The New York Attorney General’s recent attacks on supplements have been highly publicized by the New York Times. Unfortunately, the AG used improper scientific methodology and drew inaccurate conclusions, which the AG now refuses to back up by opening the studies to peer review. Perpetuating this misinformation is a waste of taxpayer dollars and a disservice to consumers.
On February 3, New York Attorney General Eric Schneiderman announced in the New York Times that he sent cease-and-desist letters to four major retailers—GNC, Walmart, Target, and Walgreens—accusing them of mislabeling store brand herbal supplements. The AG made these accusations after analyzing herbal extracts from these stores using DNA barcoding technology and concluding that the products did not contain the substances listed on their labels.
The Times published the announcement, the cease-and-desist letters, and an editorial damning all supplement manufacturers based upon the AG’s investigation. Unfortunately, the Times failed to ask any questions whatsoever about the efficacy of the testing methodology or motivations of a state official who, at the expense of New York taxpayers, launched this investigation.
After the initial announcement, many prominent scientists went on record stating that DNA barcoding—the test used in Mr. Schneiderman’s investigation—is not a reliable means for testing the contents of herbal dietary supplements. A recent white paper released by industry experts shows that DNA barcoding is a well-established technique “for distinguishing fresh or living tissue obtained from distinct species such as cows and pigs” but is utterly inappropriate for identifying plant species, much less plant extracts in which little or no DNA is extracted. “As a result,” the paper states, “attempts to sequence and analyze [botanical extracts] typically would lead to false negative results, as suspected in the recent investigation by the NY AG.”
The AG’s office is not a scientific body and does not have the requisite expertise to undertake this type of investigation, so perhaps we should not be surprised that the AG reached scientifically insupportable conclusions. But he needn’t have worried about them at all: supplements are robustly regulated at the federal level by both the Food and Drug Administration and the Federal Trade Commission. Respectively, they have complete authority over manufacturing practices and labeling, and advertising, making the AG’s actions both unnecessary and inept.
Adding to the injustice here is that most of the news reports about this incident paint nutritional supplements in a negative light, when the vast majority of manufacturers subject their herbal products to rigorous and open scientific testing. On top of that, they are held to current Good Manufacturing Practices (cGMP) guidelines, which require regular testing using accepted and scientifically validated methodologies. In fact, such a testing regimen, already in use throughout the industry, is one reason supplements have such an exemplary track record of safety and efficacy.

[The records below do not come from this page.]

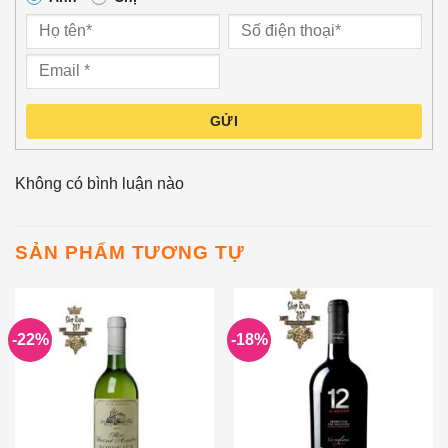
GỬI
Không có bình luận nào
SẢN PHẨM TƯƠNG TỰ
-22%
-18%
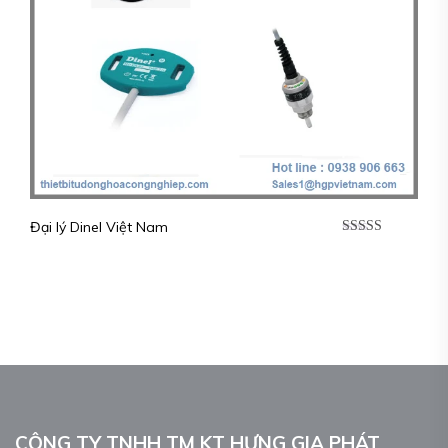
Đại lý Dinel Việt Nam
Được xếp
hạng
5.00
5
sao
CÔNG TY TNHH TM KT HƯNG GIA PHÁT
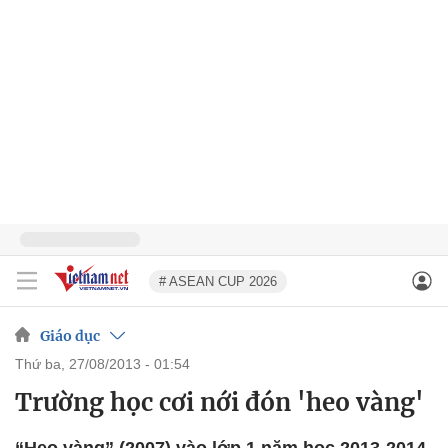
# ASEAN CUP 2026
Giáo dục
thứ ba, 27/08/2013 - 01:54
Trường học cơi nới đón 'heo vàng'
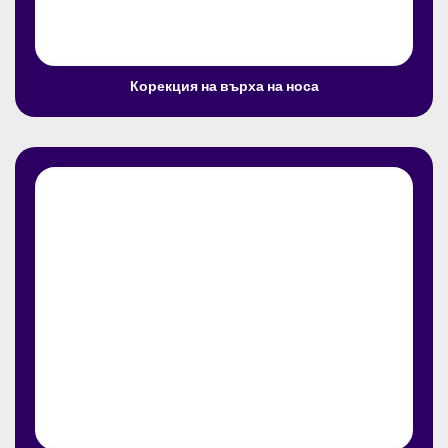
Корекция на върха на носа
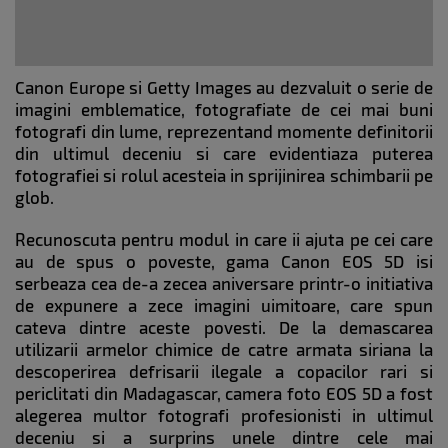
Canon Europe si Getty Images au dezvaluit o serie de
imagini emblematice, fotografiate de cei mai buni
fotografi din lume, reprezentand momente definitorii
din ultimul deceniu si care evidentiaza puterea
fotografiei si rolul acesteia in sprijinirea schimbarii pe
glob.
Recunoscuta pentru modul in care ii ajuta pe cei care
au de spus o poveste, gama Canon EOS 5D isi
serbeaza cea de-a zecea aniversare printr-o initiativa
de expunere a zece imagini uimitoare, care spun
cateva dintre aceste povesti. De la demascarea
utilizarii armelor chimice de catre armata siriana la
descoperirea defrisarii ilegale a copacilor rari si
periclitati din Madagascar, camera foto EOS 5D a fost
alegerea multor fotografi profesionisti in ultimul
deceniu si a surprins unele dintre cele mai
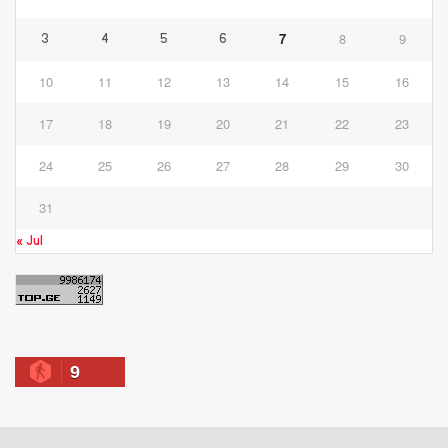
7
8
9
3
4
5
6
10
11
12
13
14
15
16
17
18
19
20
21
22
23
24
25
26
27
28
29
30
31
« Jul
9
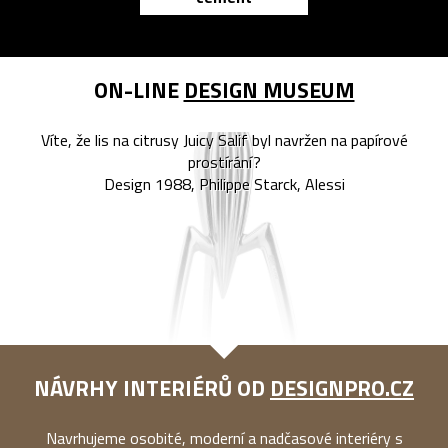
ON-LINE
DESIGN MUSEUM
Víte, že lis na citrusy Juicy Salif byl navržen na papírové
prostírání?
Design 1988, Philippe Starck, Alessi
NÁVRHY INTERIÉRŮ OD
DESIGNPRO.CZ
Navrhujeme osobité, moderní a nadčasové interiéry s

Soon after the AG’s actions, GNC did independent testing of its supplements, using appropriate methods, and found that the products contained the extracts precisely as advertised on the product labels. The attorney general, meanwhile, refuses to release his office’s test results for peer review.
Given that the AG chose to launch this investigation using the New York Times as his own personal public relations vehicle and that the Times chose to assist him, without exercising proper due diligence, it would seem appropriate for Times readers to begin asking questions.
Why was DNA barcoding chosen when other far more accurate and scientifically appropriate testing methodologies are readily available? Did the AG know that this methodology virtually guaranteed that the results would be negative?
What prompted this investigation? What led the New York AG to venture into federal regulation? Is it possible that the AG has other motivations—such as an eye on the governor’s mansion?
What role did the New York Times play in all of this? Doesn’t the nation’s paper of record have a responsibility to make sure that crusading publicity-seekers have legitimate claims to make before it throws its considerable weight behind such efforts? Where are the follow-up stories? Where is the balanced critical eye? Why haven’t GNC’s test results been announced with the same fanfare that the Times chose in announcing the investigation? What happened to fairness and balance in reporting?
A careful analysis of the AG’s attack on supplements reveals either a willful misuse of power, or else gross incompetence within the attorney general’s office. There are certainly manufacturers within every industry who mislabel and fraudulently market products—but this certainly wasn’t the case here. It is incumbent upon prosecutors to get their facts straight before making public accusations of wrongdoing.
It is possible that the AG made an honest mistake due to his ignorance of the industry that he chose to investigate. It is possible that he isn’t following the example of so many previous AGs in using a highly publicized investigation as a means of bolstering his résumé and effectively launching a gubernatorial campaign. But if the New York Times chooses not to ask these basic questions, it might as well go ahead and offer its endorsement.